**Task directions**: Which lines of the data include the string "Chảy"? List them all.

-- Opening Marker --

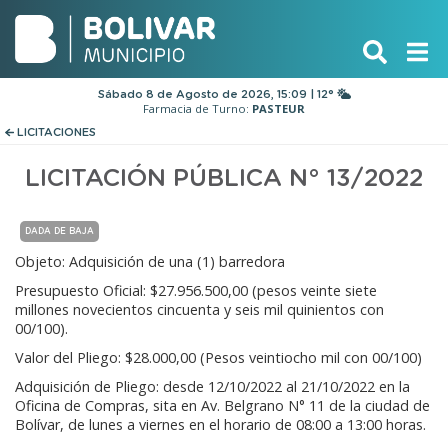
Sábado 8 de Agosto de 2026, 15:09 | 12°
Farmacia de Turno:
PASTEUR
LICITACIONES
LICITACIÓN PÚBLICA N° 13/2022
DADA DE BAJA
Objeto: Adquisición de una (1) barredora
Presupuesto Oficial: $27.956.500,00 (pesos veinte siete
millones novecientos cincuenta y seis mil quinientos con
00/100).
Valor del Pliego: $28.000,00 (Pesos veintiocho mil con 00/100)
Adquisición de Pliego: desde 12/10/2022 al 21/10/2022 en la
Oficina de Compras, sita en Av. Belgrano N° 11 de la ciudad de
Bolívar, de lunes a viernes en el horario de 08:00 a 13:00 horas.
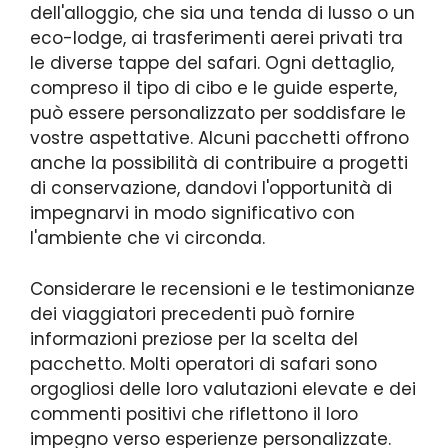
dell'alloggio, che sia una tenda di lusso o un
eco-lodge, ai trasferimenti aerei privati tra
le diverse tappe del safari. Ogni dettaglio,
compreso il tipo di cibo e le guide esperte,
può essere personalizzato per soddisfare le
vostre aspettative. Alcuni pacchetti offrono
anche la possibilità di contribuire a progetti
di conservazione, dandovi l'opportunità di
impegnarvi in modo significativo con
l'ambiente che vi circonda.
Considerare le recensioni e le testimonianze
dei viaggiatori precedenti può fornire
informazioni preziose per la scelta del
pacchetto. Molti operatori di safari sono
orgogliosi delle loro valutazioni elevate e dei
commenti positivi che riflettono il loro
impegno verso esperienze personalizzate.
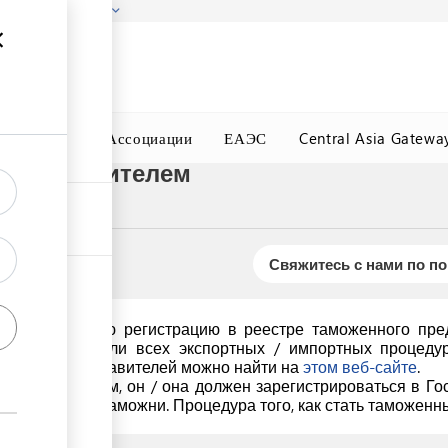
гызстана!
Подробнее
ного Окна
Ассоциации
ЕАЭС
Central Asia Gatewa
представителем
Свяжитесь с нами по п
твердить свою регистрацию в реестре таможенного пред
ение части или всех экспортных / импортных процедур 
женных представителей можно найти на
этом веб-сайте
.
редставителем, он / она должен зарегистрироваться в Г
ть в области таможни. Процедура того, как стать таможен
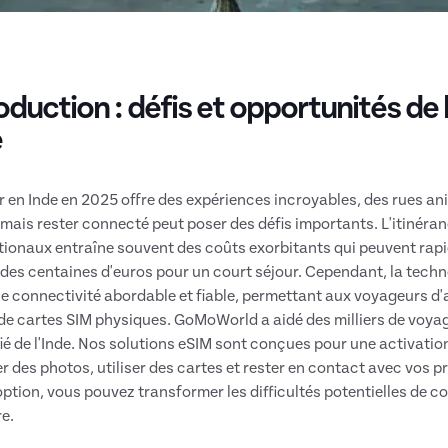
oduction : défis et opportunités de
e
 en Inde en 2025 offre des expériences incroyables, des rues a
 mais rester connecté peut poser des défis importants. L'itinéra
tionaux entraîne souvent des coûts exorbitants qui peuvent rapi
 des centaines d'euros pour un court séjour. Cependant, la tech
e connectivité abordable et fiable, permettant aux voyageurs d'
de cartes SIM physiques. GoMoWorld a aidé des milliers de voya
fié de l'Inde. Nos solutions eSIM sont conçues pour une activation
r des photos, utiliser des cartes et rester en contact avec vos p
ption, vous pouvez transformer les difficultés potentielles de co
e.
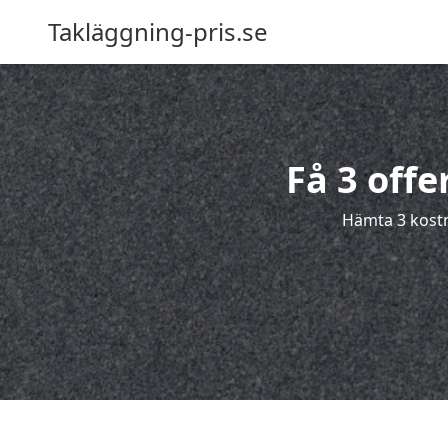
Takläggning-pris.se
Få 3 offe
Hämta 3 kostna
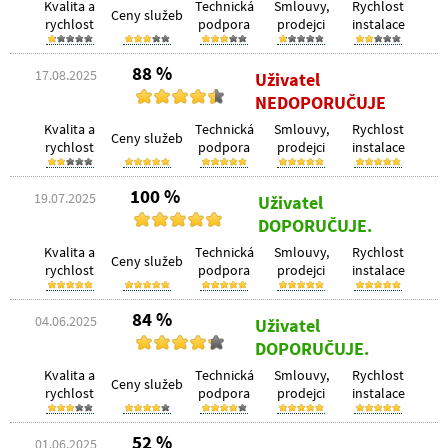
Kvalita a
Technická
Smlouvy,
Rychlost
Ceny služeb
rychlost
podpora
prodejci
instalace
88 %
17.08.2025
Uživatel
NEDOPORUČUJE
Kvalita a
Technická
Smlouvy,
Rychlost
Ceny služeb
rychlost
podpora
prodejci
instalace
100 %
19.07.2025
Uživatel
DOPORUČUJE.
Kvalita a
Technická
Smlouvy,
Rychlost
Ceny služeb
rychlost
podpora
prodejci
instalace
84 %
04.06.2025
Uživatel
DOPORUČUJE.
Kvalita a
Technická
Smlouvy,
Rychlost
Ceny služeb
rychlost
podpora
prodejci
instalace
52 %
01.06.2025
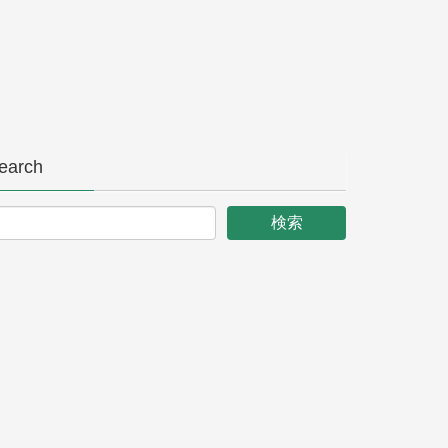
earch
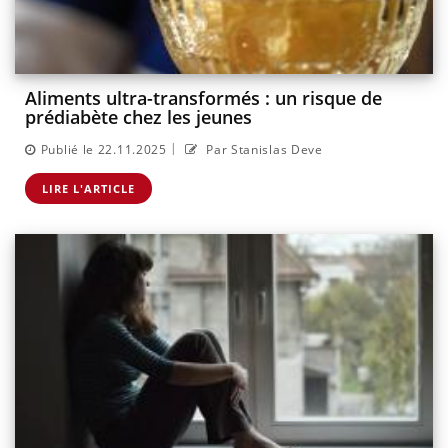
Aliments ultra-transformés : un risque de
prédiabète chez les jeunes
|
Publié le 22.11.2025
Par Stanislas Deve
LIRE L'ARTICLE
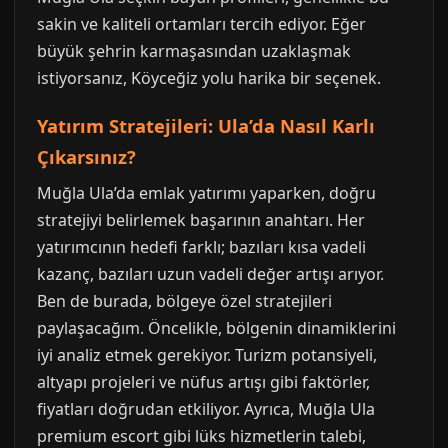
sakin ve kaliteli ortamları tercih ediyor. Eğer
büyük şehrin karmaşasından uzaklaşmak
istiyorsanız, Köyceğiz yolu harika bir seçenek.
Yatırım Stratejileri: Ula’da Nasıl Karlı
Çıkarsınız?
Muğla Ula’da emlak yatırımı yaparken, doğru
stratejiyi belirlemek başarının anahtarı. Her
yatırımcının hedefi farklı; bazıları kısa vadeli
kazanç, bazıları uzun vadeli değer artışı arıyor.
Ben de burada, bölgeye özel stratejileri
paylaşacağım. Öncelikle, bölgenin dinamiklerini
iyi analiz etmek gerekiyor. Turizm potansiyeli,
altyapı projeleri ve nüfus artışı gibi faktörler,
fiyatları doğrudan etkiliyor. Ayrıca, Muğla Ula
premium escort gibi lüks hizmetlerin talebi,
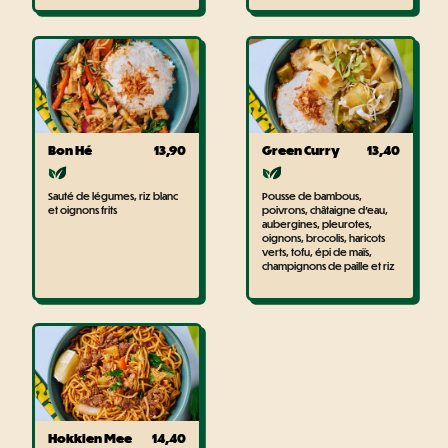
Bon Hé
13,90
Green Curry
13,40
Sauté de légumes, riz blanc
Pousse de bambous,
et oignons frits
poivrons, châtaigne d’eau,
aubergines, pleurotes,
oignons, brocolis, haricots
verts, tofu, épi de maïs,
champignons de paille et riz
Hokkien Mee
14,40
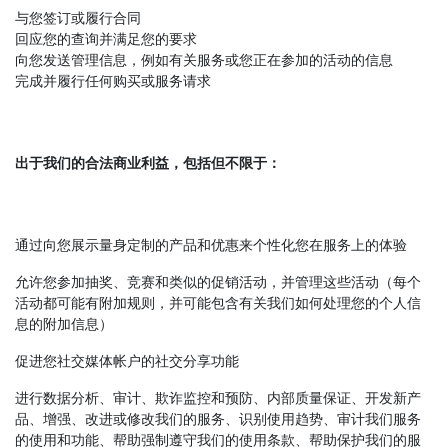
与您签订或履行合同
回应您的查询并满足您的要求
向您发送管理信息，例如有关服务或您正在参加的活动的信息
完成并履行任何购买或服务请求
出于我们的合法商业利益，包括但不限于：
通过向您展示量身定制的产品和优惠来个性化您在服务上的体验
允许您参加抽奖、竞赛和类似的促销活动，并管理这些活动（每个
活动都可能有附加规则，并可能包含有关我们如何处理您的个人信
息的附加信息）
促进您社交媒体帐户的社交分享功能
进行数据分析、审计、欺诈监控和预防、内部质量保证、开发新产
品、增强、改进或修改我们的服务、识别使用趋势、审计我们服务
的使用和功能、帮助强制遵守我们的使用条款、帮助保护我们的服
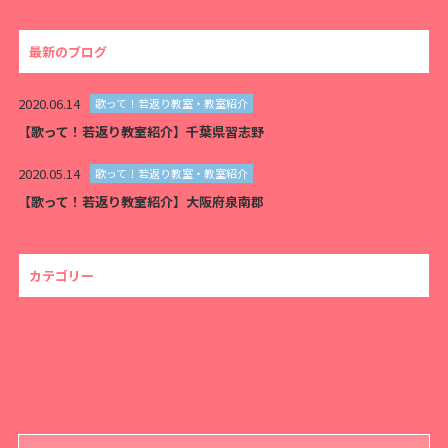
最新のブログ
2020.06.14
歌って！若返り教室・教室紹介
【歌って！若返り教室紹介】千葉県習志野
2020.05.14
歌って！若返り教室・教室紹介
【歌って！若返り教室紹介】大阪府泉南郡
カテゴリー
ALL
歌って！若返り教室・教室紹介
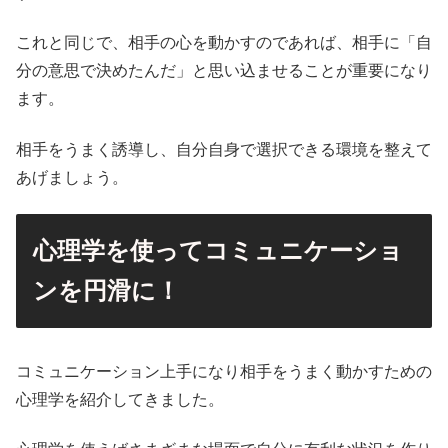
これと同じで、相手の心を動かすのであれば、相手に「自
分の意思で決めたんだ」と思い込ませることが重要になり
ます。
相手をうまく誘導し、自分自身で選択できる環境を整えて
あげましょう。
心理学を使ってコミュニケーショ
ンを円滑に！
コミュニケーション上手になり相手をうまく動かすための
心理学を紹介してきました。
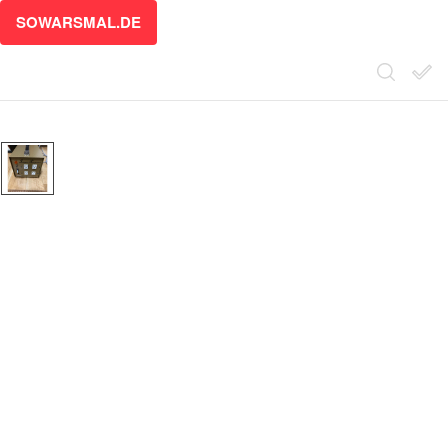
SOWARSMAL.DE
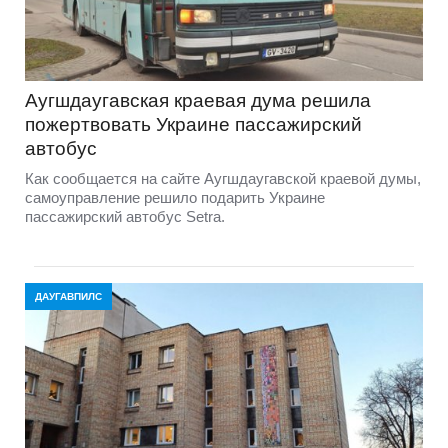
Аугшдаугавская краевая дума решила
пожертвовать Украине пассажирский
автобус
Как сообщается на сайте Аугшдаугавской краевой думы,
самоуправление решило подарить Украине
пассажирский автобус Setra.
ДАУГАВПИЛС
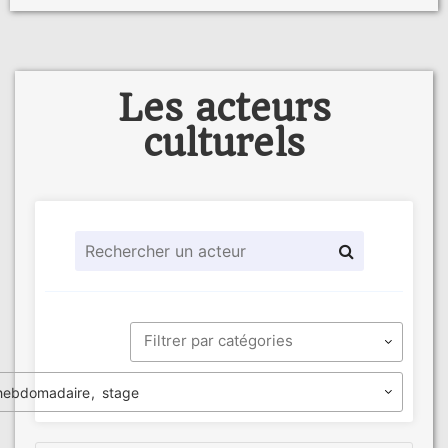
Les acteurs
culturels
hebdomadaire
stage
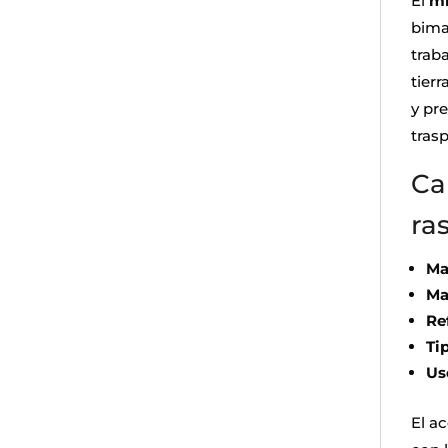
El
mi
bima
traba
tierr
y pr
trasp
Ca
ra
Ma
Ma
Re
Ti
Us
El a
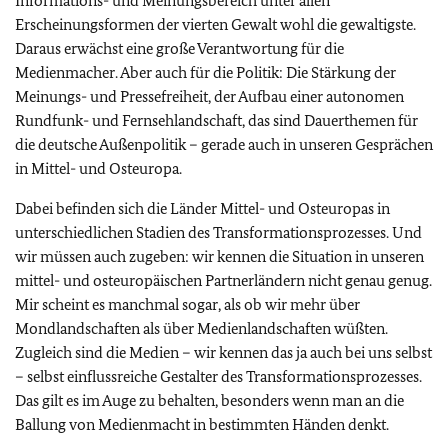
Informations- und Meinungsbereich unter allen
Erscheinungsformen der vierten Gewalt wohl die gewaltigste.
Daraus erwächst eine große Verantwortung für die
Medienmacher. Aber auch für die Politik: Die Stärkung der
Meinungs- und Pressefreiheit, der Aufbau einer autonomen
Rundfunk- und Fernsehlandschaft, das sind Dauerthemen für
die deutsche Außenpolitik – gerade auch in unseren Gesprächen
in Mittel- und Osteuropa.
Dabei befinden sich die Länder Mittel- und Osteuropas in
unterschiedlichen Stadien des Transformationsprozesses. Und
wir müssen auch zugeben: wir kennen die Situation in unseren
mittel- und osteuropäischen Partnerländern nicht genau genug.
Mir scheint es manchmal sogar, als ob wir mehr über
Mondlandschaften als über Medienlandschaften wüßten.
Zugleich sind die Medien – wir kennen das ja auch bei uns selbst
– selbst einflussreiche Gestalter des Transformationsprozesses.
Das gilt es im Auge zu behalten, besonders wenn man an die
Ballung von Medienmacht in bestimmten Händen denkt.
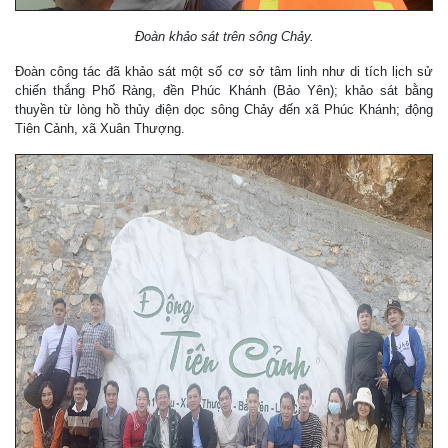
Đoàn khảo sát trên sông Chảy.
Đoàn công tác đã khảo sát một số cơ sở tâm linh như di tích lịch sử
chiến thắng Phố Ràng, đền Phúc Khánh (Bảo Yên); khảo sát bằng
thuyền từ lòng hồ thủy điện dọc sông Chảy đến xã Phúc Khánh; động
Tiên Cảnh, xã Xuân Thượng.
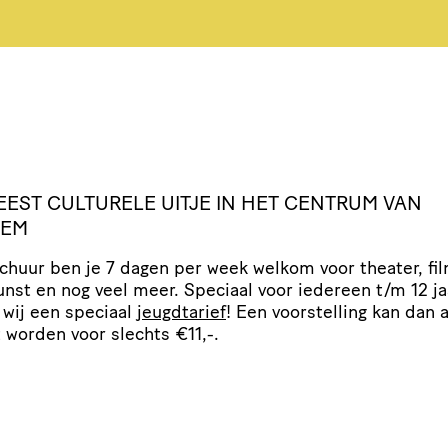
EEST
CULTURELE
UITJE
IN
HET
CENTRUM
VAN
LEM
Schuur ben je 7 dagen per week welkom voor theater, fil
nst en nog veel meer. Speciaal voor iedereen t/​m 12 ja
wij een speciaal
jeugdtarief
! Een voor­stel­ling kan dan a
 worden voor slechts €11,-.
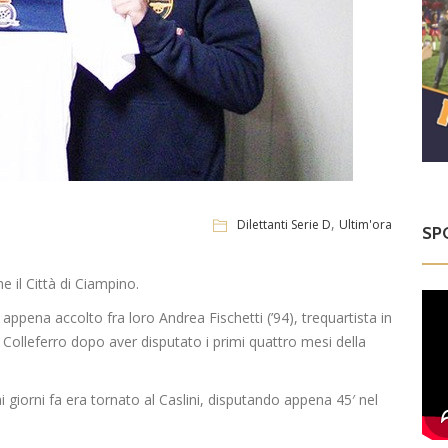
,
Dilettanti Serie D
Ultim'ora
SP
 il Città di Ciampino.
ppena accolto fra loro Andrea Fischetti (’94), trequartista in
l Colleferro dopo aver disputato i primi quattro mesi della
 giorni fa era tornato al Caslini, disputando appena 45′ nel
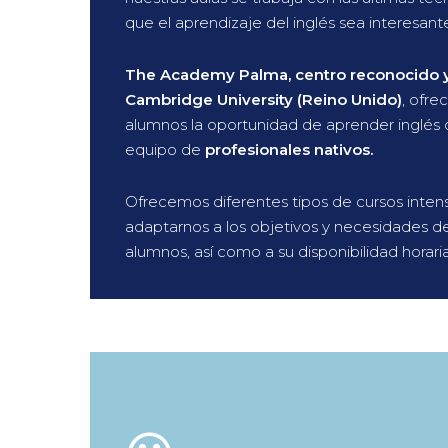
que el aprendizaje del inglés sea interesant
The Academy Palma, centro reconocido 
Cambridge University (Reino Unido)
, ofre
alumnos la oportunidad de aprender inglés 
equipo de
profesionales nativos.
Ofrecemos diferentes tipos de cursos intens
adaptarnos a los objetivos y necesidades d
alumnos, así como a su disponibilidad horaria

-- Closing Marker --

**Exercise solution**:
Đoàn khảo sát trên sông Chảy.
thuyền từ lòng hồ thủy điện dọc sông Chảy đến xã Phúc Khánh; động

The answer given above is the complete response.